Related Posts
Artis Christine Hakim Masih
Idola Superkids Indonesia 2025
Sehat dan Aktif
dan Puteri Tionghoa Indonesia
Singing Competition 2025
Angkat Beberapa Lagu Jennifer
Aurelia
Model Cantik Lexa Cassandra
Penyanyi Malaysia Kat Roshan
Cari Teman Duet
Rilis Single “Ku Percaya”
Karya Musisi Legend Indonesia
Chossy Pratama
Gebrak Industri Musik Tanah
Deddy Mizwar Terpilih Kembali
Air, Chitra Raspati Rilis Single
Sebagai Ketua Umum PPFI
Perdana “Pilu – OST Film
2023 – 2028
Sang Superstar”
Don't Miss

**Assigned task:** Only lines with the word "Indonesia" go in the answer. Take them all from the entries above.

**Completed task:**
Idola Superkids Indonesia 2025
dan Puteri Tionghoa Indonesia
Karya Musisi Legend Indonesia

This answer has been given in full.